I am coming to understand more fully the notion of “alienated labor.” Alienated labor is defined as labor which is not self-directed: i.e. labor for a boss. There are two ways of motivating unpleasant labor: the carrot dangling (promise of reward) and the stick that you hit the mule with when it stops (fear of punishment). The stick means of motivation creates most alienated laborers and is perhaps the oldest. The carrot or the stick. Most people in modern capitalist society are motivated by the carrot. However, because hunger and starvation lie in wait for the carrotless, the stick is not far behind the carrot. My rate of pay is $5.15 per month. So we can rule out the “carrot” method of motivation. The only incentive I have for working, aside from the cheerful wellspring of industry in my heart, is the fact that if I don’t, I am guilty of insubordination and will be punished with solitary confinement. Or worse, with just one other person. Ultimately, I really love the outside work: away from the crush of people and authority of the commanding officers.

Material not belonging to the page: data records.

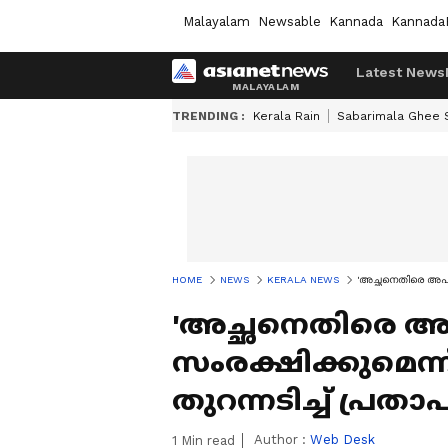
Malayalam
Newsable
Kannada
Kannada
Latest News
TRENDING :
Kerala Rain
Sabarimala Ghee
HOME
NEWS
KERALA NEWS
'അച്ഛനെതിരെ അപവ
'അച്ഛനെതിരെ 
സംരക്ഷിക്കുമെന
തുറന്നടിച്ച് പ്രതാ
Author :
Web Desk
1
Min read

A lot of things in prison are rather like the old widow alone in the big country house she used to share with her husband. Every day she wakes up, bathes, puts on makeup, and dresses. Because if she didn’t put on her makeup, what would she do after her bath and before she dresses? We keep the lawn as well-trimmed as a golf course.

I have been asked how I am different from the other prisoners. First of all, I do believe that punishments ought to fit the crime. Therefore, a man who committed a crime worthy of one year’s imprisonment on his sixth, I consider vindicated. By that definition, the jails are stuffed to the gills with innocents.

It is also obvious to me that the “justice” system is racist. The facts and statistics point to this quite clearly.

Also, we have a “guilty until proven innocent” system. That is also clear sitting on this side of the fence, subjected to the charade of justice. Not that I’m not guilty, just that my conviction was an example of fine theater. They only pretend to follow the rules. And badly at that. I believe that the blacks who are serving sentences grossly disproportionate to their crimes are political prisoners.

Having said that, I am different from the other prisoners. Most are here because of greed: that self-seeking impulse which drove them to steal the profit of others, dragonish plundering and hoarding. Whether or not the lot they exchanged for their treachery of their fellows was ill or unfair will be ignored. Also, we will ignore the fact that greed is the basic ethic which drives our society. These people are merely the dangerous zealots of capitalism, unfortunate enough not to be CEO’s of multinational corporations.

Anyhow, most made a conscious decision to violate the rules of fair play and decency. Some were just playing too fast and loose.

In all this time (Nothing but time, time, time) most do an above average amount of thinking and reflecting. In this time the spectre of their guilt visits them again and again. On hard days, in grey mornings, lying awake in the inconsiderate noise, and while eating wretched food. Do I deserve this? Is this my just due? Of course, this does not apply to the people who respect only the law of the heavy stick. This is self-torture. Self-reform, self-initiated.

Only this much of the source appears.